Wahrnehmungsabwehr kann ein Schutz sein. In einigen Untersuchungen zeigte sich, dass Menschen, die die Wahrheit nicht nahe an sich heranlassen, nachdem sie von ihrer Krebsdiagnose erfahren haben, sogar eine höhere Lebensqualität und längeres Überleben haben als diejenigen, die sich jetzt intensiv mit dem Problem auseinandersetzen und es gewissermaßen verinnerlichen.
Der Schutz vor der Wahrnehmung von Bedrohlichem ist auch bei einigen Menschen wirksam, die in eine Suchtproblematik geraten. Sie tun sich schwer damit, den Konsum als eigenen Lebensbereich wahrzunehmen, überden sie zunehmend die Kontrolle verlieren. Angehörige von Betroffenen und Helfende aus der Umgebung oder dem Gesundheitssystem erleben das dann als unterentwickeltes Problembewusstsein oder gar als »fehlende Krankheitseinsicht«. Diese fehlende Krankheitseinsicht kann im weiteren Verlauf deshalb problematisch sein, weil sie nicht zum Wunsch führt, etwas zu verändern.

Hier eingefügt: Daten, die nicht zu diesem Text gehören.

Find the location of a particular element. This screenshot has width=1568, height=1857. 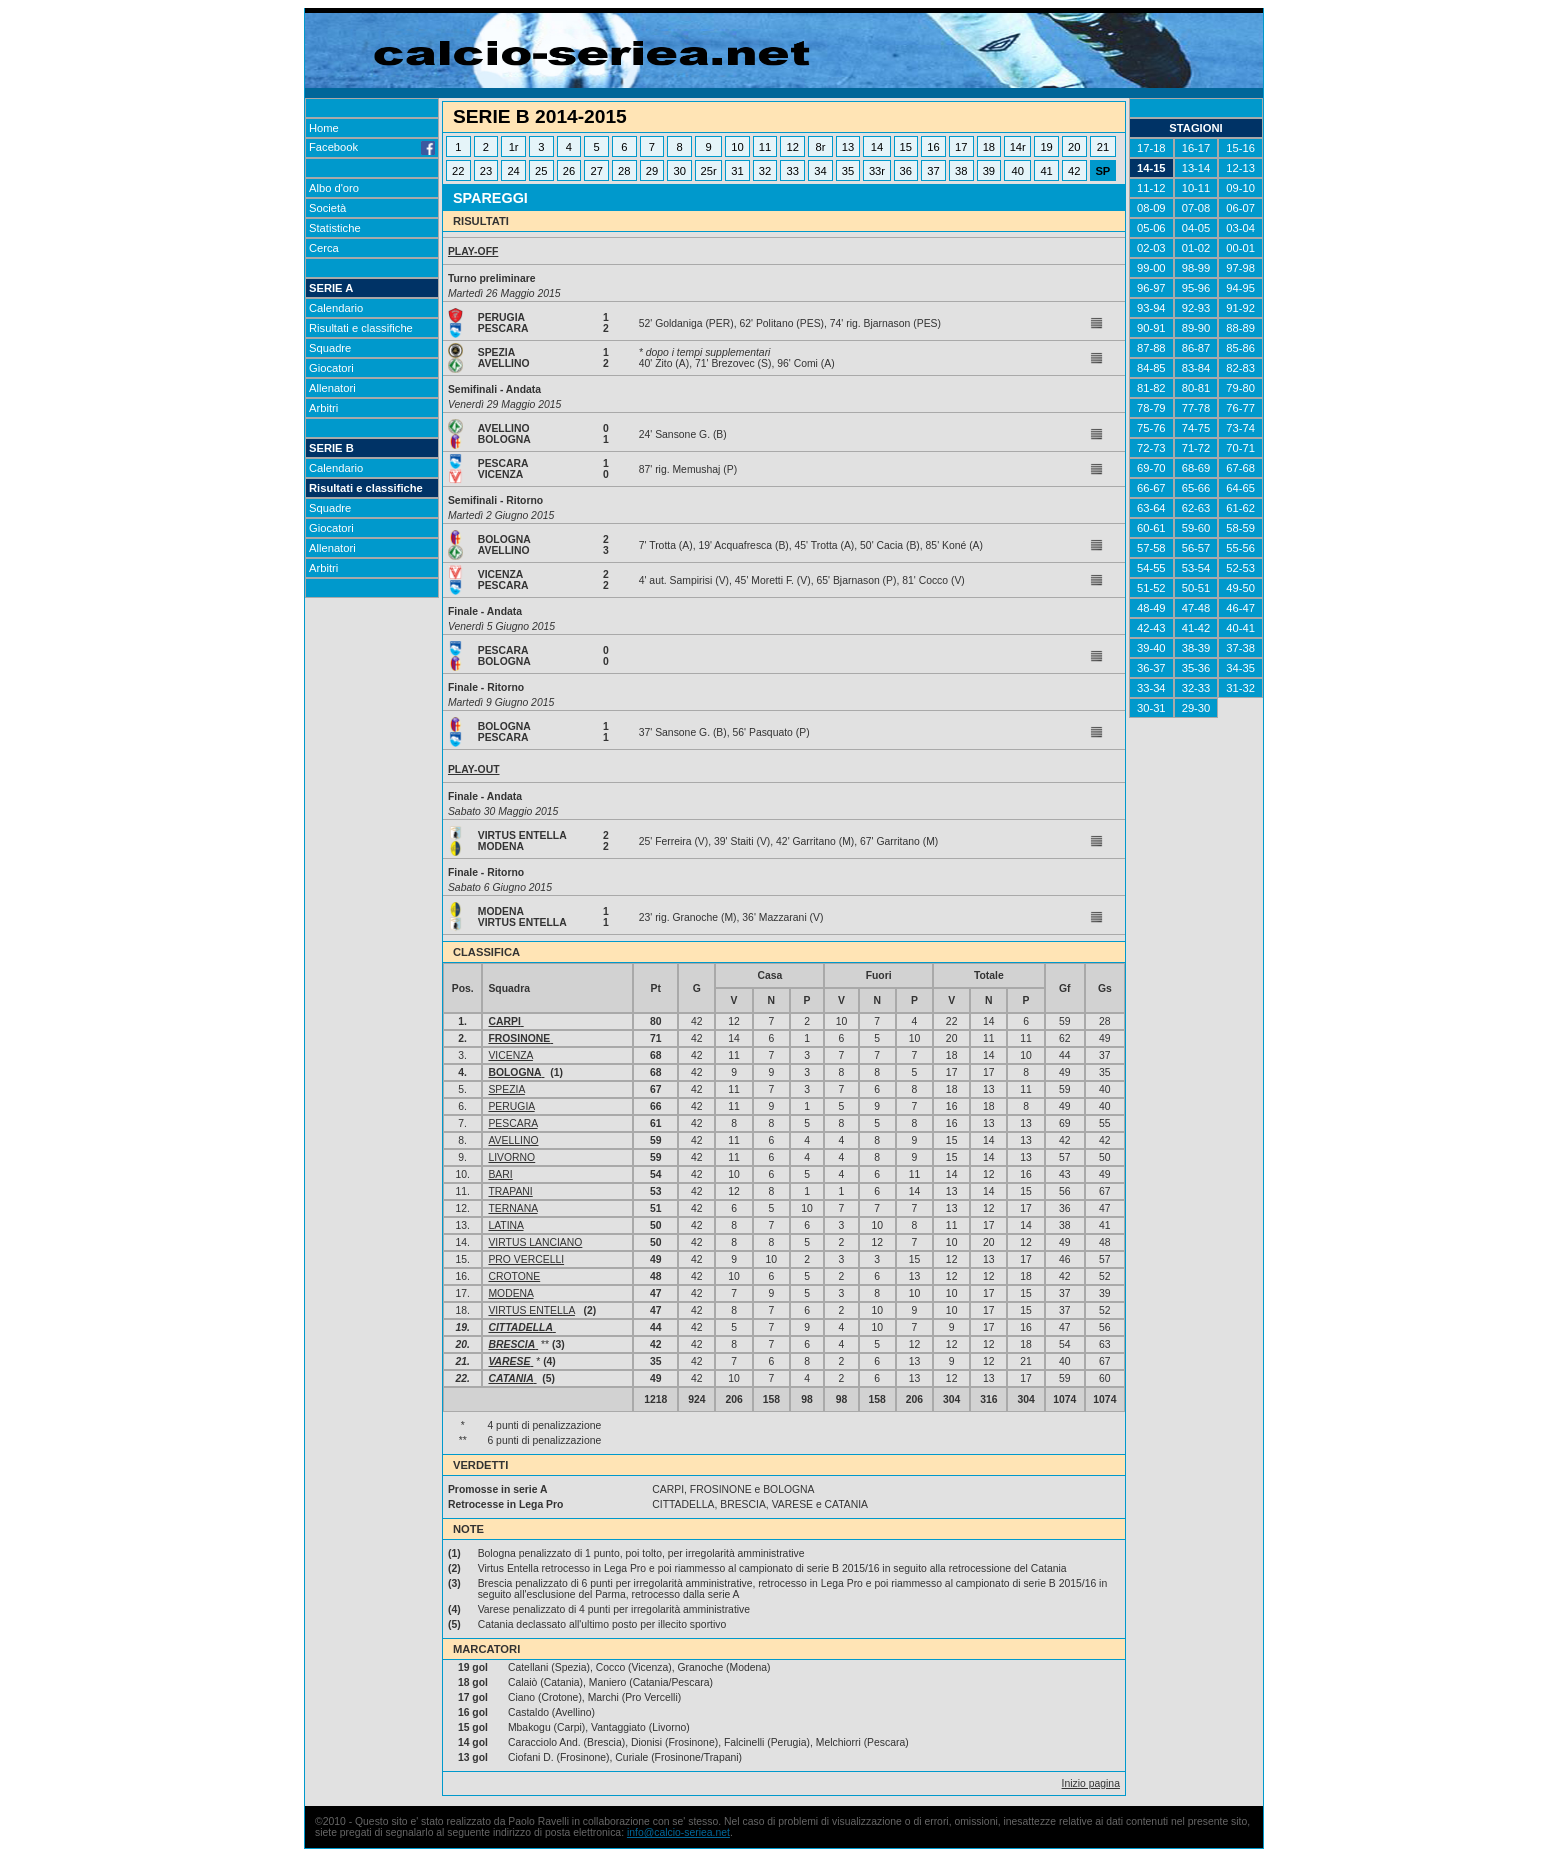

71-72 is located at coordinates (1196, 448).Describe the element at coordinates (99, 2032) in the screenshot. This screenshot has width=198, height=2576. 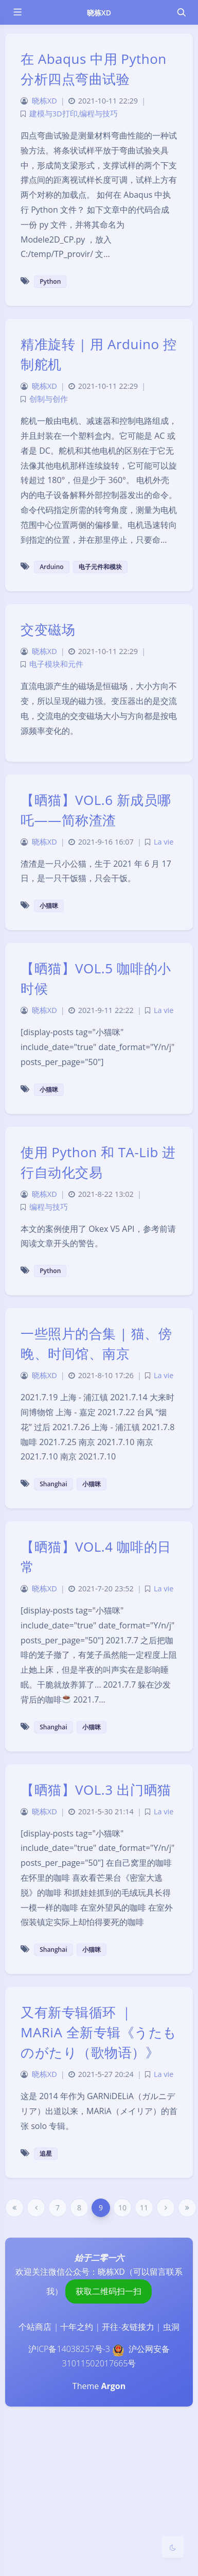
I see `又有新专辑循环 ｜ MARiA 全新专辑《うたものがたり（歌物语）》` at that location.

Nicht alle Betroffenen haben ein zu geringes Problembewusstsein. Uns ist an dieser Stelle wichtig, dieses Phänomen nicht als einen Wesenszug, der für Unehrlichkeit und Schlechtes steht, sondern als einen »normalen« Schutzmechanismus zu verstehen, der in vielen Lebensbereichen auch hilfreich und stärkend sein kann.

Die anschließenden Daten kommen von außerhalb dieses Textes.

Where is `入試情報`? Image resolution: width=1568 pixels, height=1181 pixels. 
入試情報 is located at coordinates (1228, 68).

Das Leben dreht sich nur noch um das Suchtmittel
Frau S., die auf → S. 13 beschrieben hat, dass sie seit Jahren den Tag mit Alkohol beginnt, beschreibt, wie sich ein regelrechter Teufelskreis entwickeln kann, bei dem der Alkohol immer mehr in den Mittelpunkt des Lebens und des Alltags rückt.
»Nichts ging mehr ohne Alkohol«
Mein Selbstbewusstsein wurde immer geringer. Ich habe mir überhaupt nichts mehr zugetraut und mich immer mehr zurückgezogen. Ein normales Leben, so wie ich es früher hatte – ich war eigentlich gern mit Freunden zusammen und habe etwas unternommen –, fand überhaupt nicht mehr statt. Im Grunde war ich nur noch in meiner Wohnung. Alles hat mir Angst gemacht. Wenn ich irgendetwas erledigen und aus dem Haus gehen musste, ging das nur, wenn ich mich vorher mit Alkohol beruhigt hatte. Meine Stimmung war nur dann erträglich, wenn ich getrunken hatte. Der Alkohol wurde zu meinem einzigen Halt und Retter.

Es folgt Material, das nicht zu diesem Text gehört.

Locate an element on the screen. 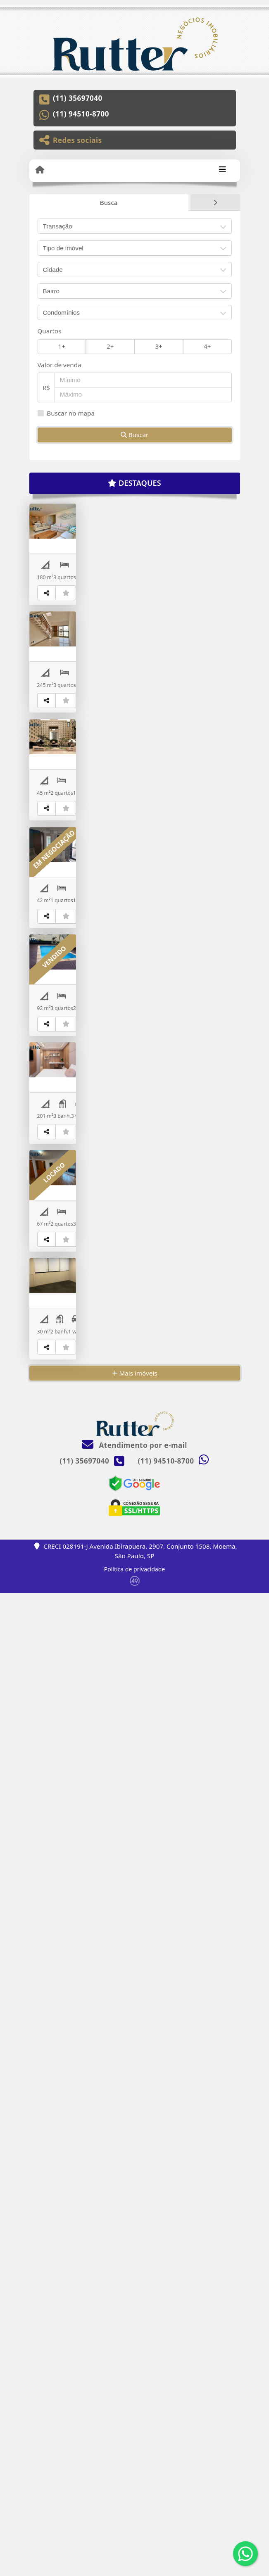 This screenshot has height=2576, width=269. Política de privacidade is located at coordinates (134, 2552).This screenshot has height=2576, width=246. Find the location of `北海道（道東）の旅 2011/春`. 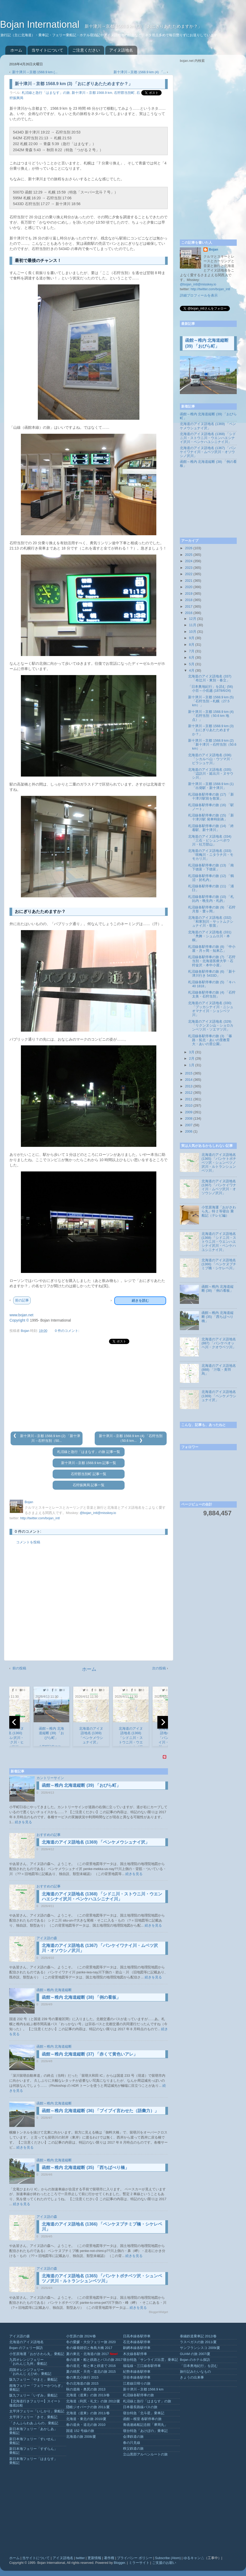

北海道（道東）の旅 2011/春 is located at coordinates (88, 2413).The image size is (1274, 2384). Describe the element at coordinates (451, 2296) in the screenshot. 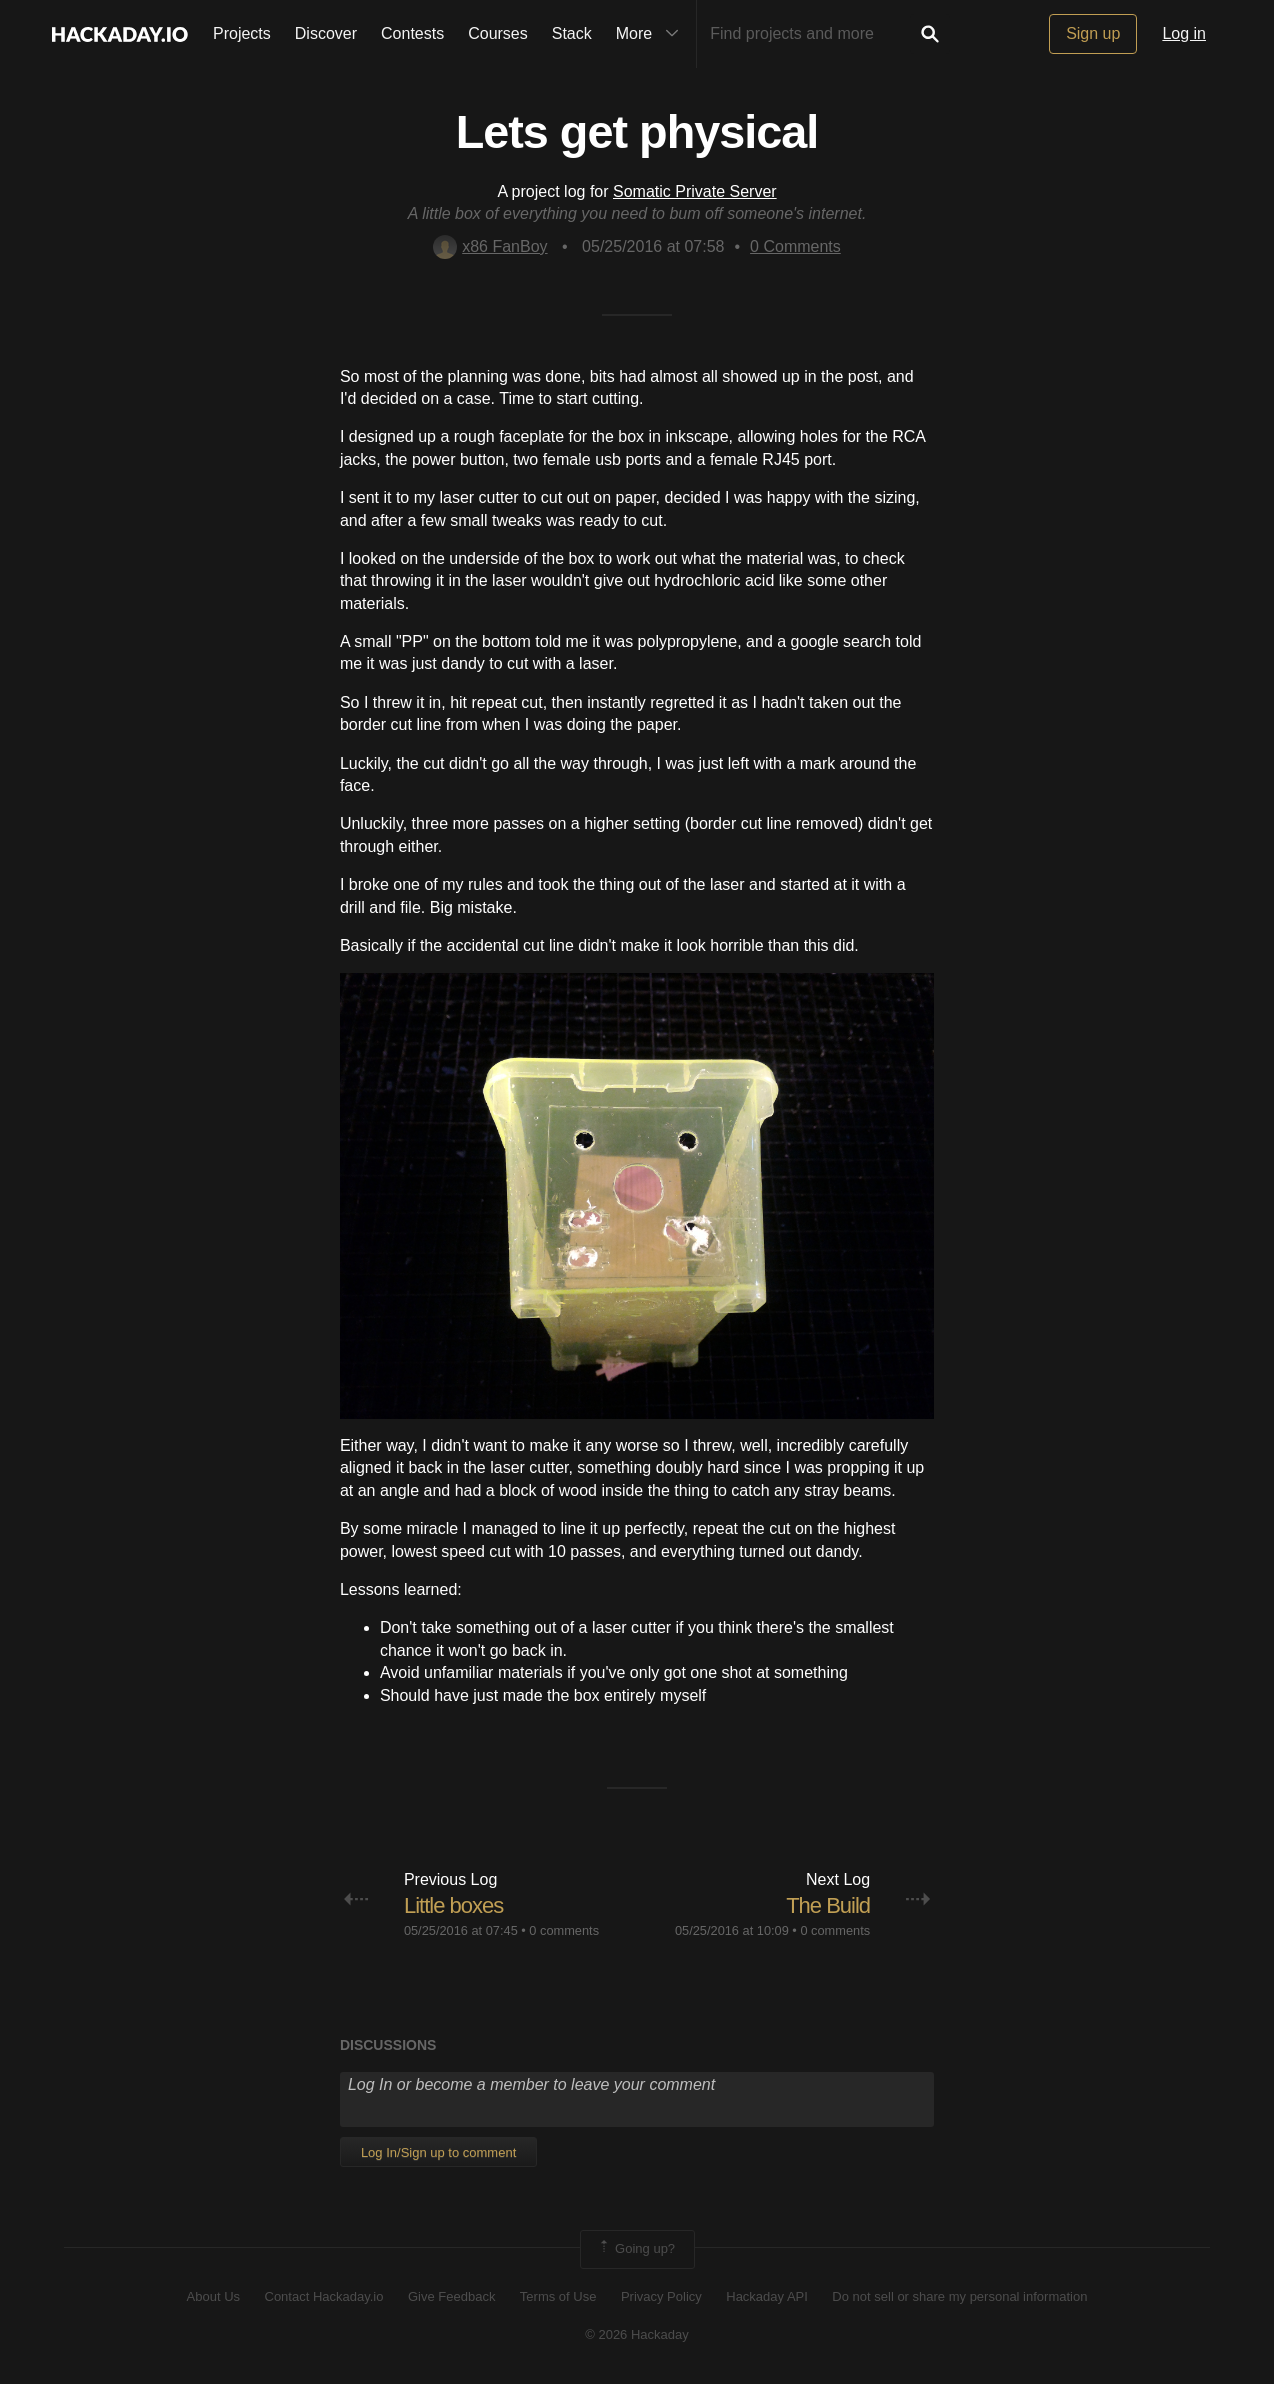

I see `Give Feedback` at that location.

Ihre Beschreibungen zeigen einen wichtigen Mechanismus bei der Entwicklung einer Abhängigkeit: Frau S. erlebt die beruhigende, angstlösende Wirkung von Alkohol. Sie vernachlässigt»gesündere« Fähigkeiten und Strategien zur Problembewältigung. Damit verlässt sie sich zunehmend weniger auf ihre eigenen persönlichen Stärken. Stattdessen verlässt sie sich auf die Wirkung des Alkohols. Frau S. schreibt den Erfolg, die Wohnung verlassen und Dinge erledigen zu können, nicht sich selbst, sondern dem Alkohol zu. Im psychologischen Fachjargon wird dies so beschrieben: Frau S. attribuiert den Erfolg external.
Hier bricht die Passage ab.